W styczniu 2000 r. w lesie koło Chrzanowa (Małopolska) znaleziono zakopane w ziemi zwłoki mężczyzny, z licznymi ranami zadanymi nożem. Informację o zamordowanym podano w telewizyjnym programie "Supergliny" i dzięki temu uzyskano cenne wiadomości, które pozwoliły ująć podejrzanych.
Jak ustaliła prokuratura Artur P. zginął, bo wspólnicy obarczyli go odpowiedzialnością za nieudany napad na stację benzynową w Trzebini. Został za karę wywieziony do lasu, tam pobity, ciągnięty na lince za samochodem, a później zakłuty nożem.
Zarzut zabójstwa postawiono Sławomirowi S. oraz dwóm braciom Markowi D. i Romanowi D. Wszyscy byli już wcześniej karani za rozboje. Według prokuratury mężczyźni mają na swoim koncie także napady: na dom i warsztat złotnika koło Chrzanowa, na sklep jubilerski w Oświęcimiu, hurtownię papierosów i artykułów chemicznych w Chrzanowie oraz na stację benzynową w Trzebini.
Sędzia Beata Marczewska uzasadniając wyrok mówiła, że wymierzona kara jest adekwatna dla stopnia zagrożenia, jakie oskarżeni stanowią dla społeczeństwa. Poprzednie wyroki skazujące niczego nie nauczyły oskarżonych. Dalej podążali oni drogą przestępstwa, a z rozbojów uczynili sposób na życie i źródło dochodów - powiedziała sędzia.

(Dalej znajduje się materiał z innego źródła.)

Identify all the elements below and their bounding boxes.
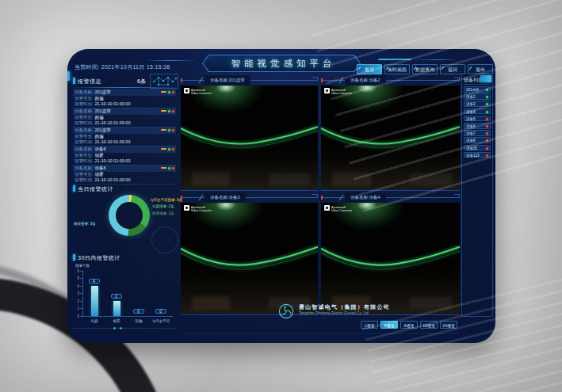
bar-value-badge: 4	[89, 279, 100, 284]
video-feed[interactable]: ApowersoftVideo Converter	[321, 203, 460, 314]
header-deco-line	[147, 60, 196, 61]
device-item[interactable]: 设备7	[464, 130, 491, 136]
online-dot-icon	[168, 110, 170, 112]
video-panel-4[interactable]: 设备名称:设备4 ApowersoftVideo Converter	[321, 192, 460, 315]
channel-9-button[interactable]: 9通道	[400, 321, 418, 329]
desktop-background: 当前时间: 2021年10月11日 15:15:38 智能视觉感知平台 首页 实…	[0, 0, 562, 392]
y-tick: 3	[71, 291, 79, 295]
video-panel-3[interactable]: 设备名称:设备3 ApowersoftVideo Converter	[181, 192, 318, 315]
video-title: 设备名称:201皮带	[205, 75, 250, 86]
device-item[interactable]: 设备3	[464, 101, 491, 107]
device-item[interactable]: 201皮带	[464, 86, 491, 93]
channel-24-button[interactable]: 24通道	[440, 321, 457, 329]
channel-16-button[interactable]: 16通道	[420, 321, 438, 329]
alarm-type-value: 跑偏	[94, 96, 104, 102]
bar-value-badge: 2	[111, 294, 122, 299]
dashboard-window: 当前时间: 2021年10月11日 15:15:38 智能视觉感知平台 首页 实…	[67, 49, 495, 343]
alarm-list-item[interactable]: 设备名称:201皮带 报警类型:跑偏 报警时间:21-10-10 01:00:0…	[73, 89, 176, 108]
watermark-icon	[324, 205, 330, 211]
online-dot-icon	[168, 91, 170, 93]
header-deco-segment	[378, 59, 411, 60]
section-pip	[73, 254, 75, 261]
status-dot-icon	[486, 125, 488, 127]
edge-accent	[67, 71, 70, 81]
device-item[interactable]: 设备6	[464, 123, 491, 129]
status-dot-icon	[486, 132, 488, 135]
alarm-time-label: 报警时间:	[73, 101, 94, 108]
alert-dot-icon	[172, 129, 174, 131]
status-dot-icon	[486, 154, 488, 157]
status-dot-icon	[486, 118, 488, 120]
alarm-level-bar-icon	[161, 91, 166, 93]
watermark: ApowersoftVideo Converter	[184, 88, 220, 97]
video-title: 设备名称:设备3	[205, 192, 246, 203]
y-tick: 4	[71, 284, 79, 288]
company-logo-icon	[278, 303, 294, 319]
alarm-level-bar-icon	[161, 110, 166, 112]
alert-dot-icon	[172, 91, 174, 93]
video-feed[interactable]: ApowersoftVideo Converter	[181, 86, 318, 189]
alarm-list-item[interactable]: 设备名称:设备6 报警类型:烟雾 报警时间:21-10-10 01:00:00	[73, 165, 176, 185]
alarm-level-bar-icon	[161, 167, 166, 169]
alarm-list-item[interactable]: 设备名称:201皮带 报警类型:跑偏 报警时间:21-10-10 01:00:0…	[73, 127, 176, 147]
bar	[91, 286, 98, 316]
video-feed[interactable]: ApowersoftVideo Converter	[321, 86, 460, 189]
bar	[113, 301, 120, 316]
watermark-icon	[184, 88, 189, 93]
status-dot-icon	[486, 96, 488, 98]
alarm-time-value: 21-10-10 01:00:00	[94, 101, 131, 108]
alarm-list-item[interactable]: 设备名称:设备6 报警类型:烟雾 报警时间:21-10-10 01:00:00	[73, 146, 176, 166]
device-item[interactable]: 设备4	[464, 108, 491, 115]
alert-dot-icon	[172, 167, 174, 169]
donut-legend-coal: 堆煤报警: 3条	[74, 222, 96, 226]
alarm-section-title: 报警信息	[78, 78, 101, 86]
monthly-bar-chart: 4 2 0 0	[83, 271, 172, 316]
device-item[interactable]: 设备8	[464, 137, 491, 143]
video-feed[interactable]: ApowersoftVideo Converter	[181, 203, 318, 314]
y-tick: 5	[71, 276, 79, 280]
status-dot-icon	[486, 147, 488, 150]
belt-detection-curve	[181, 86, 318, 189]
alarm-list-item[interactable]: 设备名称:201皮带 报警类型:跑偏 报警时间:21-10-10 01:00:0…	[73, 108, 176, 127]
video-panel-1[interactable]: 设备名称:201皮带 ApowersoftVideo Converter	[181, 75, 318, 191]
device-name-label: 设备名称:	[73, 89, 94, 96]
y-axis-label: 报警个数	[75, 264, 90, 268]
divider	[73, 328, 176, 329]
panel-pip	[181, 78, 182, 82]
watermark-icon	[324, 88, 330, 93]
daily-donut-chart	[109, 195, 150, 236]
monthly-stats-title: 30日内报警统计	[78, 254, 120, 262]
alarm-indicators	[161, 91, 174, 93]
watermark-circle	[151, 226, 178, 253]
status-dot-icon	[486, 89, 488, 91]
video-panel-2[interactable]: 设备名称:设备2 ApowersoftVideo Converter	[321, 75, 460, 191]
nav-live-button[interactable]: 实时画面	[384, 64, 410, 74]
alarm-count-badge: 6条	[137, 78, 146, 86]
channel-1-button[interactable]: 1通道	[361, 321, 378, 329]
device-item[interactable]: 设备5	[464, 116, 491, 122]
belt-detection-curve	[321, 86, 460, 189]
device-search-box[interactable]	[480, 75, 491, 82]
deco-dot	[120, 327, 122, 329]
online-dot-icon	[168, 167, 170, 169]
belt-detection-curve	[321, 203, 460, 314]
device-item[interactable]: 设备123	[464, 152, 491, 158]
video-title: 设备名称:设备4	[345, 192, 386, 203]
bar-value-badge: 0	[133, 309, 144, 314]
status-dot-icon	[486, 103, 488, 105]
alarm-level-bar-icon	[161, 129, 166, 131]
channel-4-button[interactable]: 4通道	[380, 321, 398, 329]
daily-stats-title: 当日报警统计	[78, 185, 113, 193]
alert-dot-icon	[172, 110, 174, 112]
company-name-cn: 唐山智诚电气（集团）有限公司	[299, 303, 390, 311]
status-dot-icon	[486, 139, 488, 142]
device-item[interactable]: 设备55	[464, 145, 491, 151]
bar-value-badge: 0	[155, 309, 166, 314]
section-pip	[73, 78, 75, 84]
nav-query-button[interactable]: 数据查询	[412, 64, 438, 74]
y-tick: 6	[71, 269, 79, 273]
nav-home-button[interactable]: 首页	[357, 64, 382, 74]
divider	[186, 333, 460, 334]
watermark-icon	[184, 205, 189, 211]
device-item[interactable]: 设备2	[464, 93, 491, 100]
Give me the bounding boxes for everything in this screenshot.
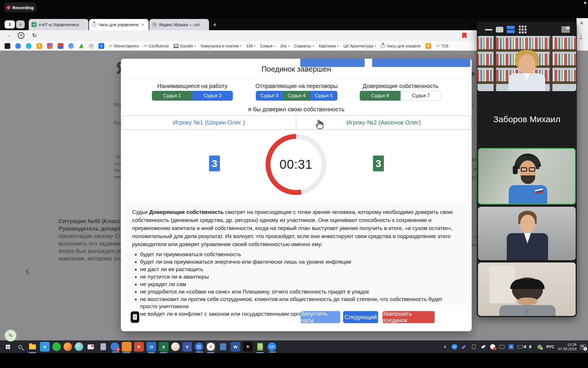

Wyrok ten nie jest prawomocny. W pierwszym procesie, który toczył się przed sądem w Katowicach wszyscy trzej mężczyźni zostali skazani na takie same kary - po 25 lat więzienia. Ponieważ Sławomir S. zaczął twierdzić, że w zbrodni nie brał udziału Roman D., którego wcześniej o to pomówił, Sąd Apelacyjny uchylił wyrok i przekazał sprawę do ponownego rozpatrzenia przed sąd I instancji.